Shinken Enterprise looks at all these relations and creates a graph with it. A graph is a relation shard.

 

In this example, we will have two shards:

    • Shard 1: Host-1 to host-5 and all their checks
    • Shard 2: Host-6 to Host-8 and all their checks

The shard aggregation into the schedulers

When all shards are created, the Arbiter aggregates them into N configurations if the administrator has defined N active schedulers (no spares).

Shards are aggregated into configurations (it's like "Big packs").
 

The dispatch looks at the weight property of schedulers: the higher weight a scheduler has, the more packs it will have.

 

The configurations sending to satellites 

When all configurations are created, the Arbiter sends them to the N active Schedulers.

A Scheduler can start processing checks once it has received and loaded it's configuration without having to wait for all schedulers to be ready.

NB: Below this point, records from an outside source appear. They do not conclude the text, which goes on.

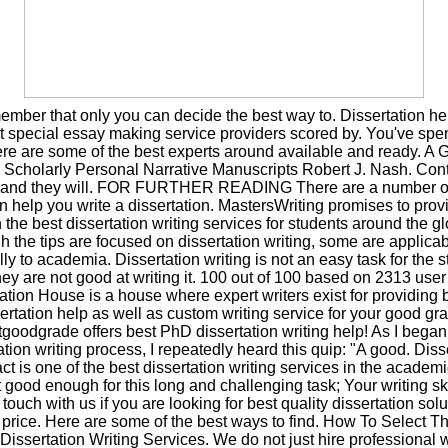
mber that only you can decide the best way to. Dissertation he
 special essay making service providers scored by. You've spe
ere are some of the best experts around available and ready. A G
g Scholarly Personal Narrative Manuscripts Robert J. Nash. Cont
s and they will. FOR FURTHER READING There are a number o
an help you write a dissertation. MastersWriting promises to prov
 the best dissertation writing services for students around the g
h the tips are focused on dissertation writing, some are applica
ly to academia. Dissertation writing is not an easy task for the 
hey are not good at writing it. 100 out of 100 based on 2313 user 
ation House is a house where expert writers exist for providing
ertation help as well as custom writing service for your good gr
goodgrade offers best PhD dissertation writing help! As I bega
ation writing process, I repeatedly heard this quip: "A good. Diss
ct is one of the best dissertation writing services in the academic
 good enough for this long and challenging task; Your writing ski
 touch with us if you are looking for best quality dissertation solu
price. Here are some of the best ways to find. How To Select T
issertation Writing Services. We do not just hire professional wr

For larger configurations, having more than one Scheduler, even on a single server is highly recommended, as they will load their configurations (new or updated) faster.


The Arbiter also creates configurations for satellites (pollers, reactionners and brokers) with links to Schedulers so they know where to get jobs to do.

 

After sending the configurations, the Arbiter begins to watch for orders (called external command) from the users and is responsible for monitoring the availability of the satellites.

The high availability

Nobody is perfect. A server can crash, an application too. That is why administrators have spares: they can take configurations of failing elements and reassign them.

The Shinken Enterprise architecture is a high availability one.

    • The Arbiter regularly checks if everyone is available. If a scheduler or another satellite is dead, the Arbiter sends its conf to a spare node, defined by the administrator.
      • All satellites are informed by this change so they can get their tasks from the new element and do not try to reach the dead one.
      • If a node was lost due to a network interruption and it comes back up, the Arbiter will notice and ask the old system to drop its configuration.
    • The availability parameters can be modified from the default settings when using larger configurations as the Schedulers or Brokers can become busy and delay their availability responses.
      ( See Daemons configuration parameters for more information on the three timers involved ).


The only daemon that does not have a spare is the Synchronizer, because its interruption won't have any critical impact on you monitoring. 

External commands dispatching

The administrator needs to send orders to the schedulers (like a new status for passive checks).

In Shinken Enterprise, the administrator just sends the order to the Arbiter, that's all. External commands can be divided into two types :

    • commands that are global to all schedulers.
    • commands that are specific to one element (host/check).

For each command, Shinken Enterprise knows if it is global or not:

    • If global, it just sends orders to all schedulers.
    • For specific ones it searches which scheduler manages the element referred by the command (host/check) and sends the order to this scheduler.

When the order is received by schedulers they just need to apply them.